▸ **Aim of the exercise**
Write the listing out again word for word, leaving each picture behind.

· · ·

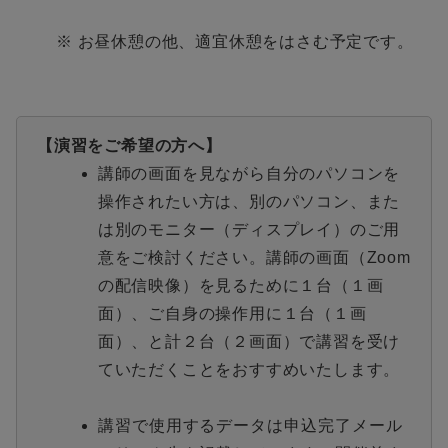
※ お昼休憩の他、適宜休憩をはさむ予定です。
【演習をご希望の方へ】
講師の画面を見ながら自分のパソコンを
操作されたい方は、別のパソコン、また
は別のモニター（ディスプレイ）のご用
意をご検討ください。講師の画面（Zoom
の配信映像）を見るために１台（１画
面）、ご自身の操作用に１台（１画
面）、と計２台（２画面）で講習を受け
ていただくことをおすすめいたします。
講習で使用するデータは申込完了メール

· · ·

▸ **Finished exercise**
※ お昼休憩の他、適宜休憩をはさむ予定です。
【演習をご希望の方へ】
講師の画面を見ながら自分のパソコンを
操作されたい方は、別のパソコン、また
は別のモニター（ディスプレイ）のご用
意をご検討ください。講師の画面（Zoom
の配信映像）を見るために１台（１画
面）、ご自身の操作用に１台（１画
面）、と計２台（２画面）で講習を受け
ていただくことをおすすめいたします。
講習で使用するデータは申込完了メール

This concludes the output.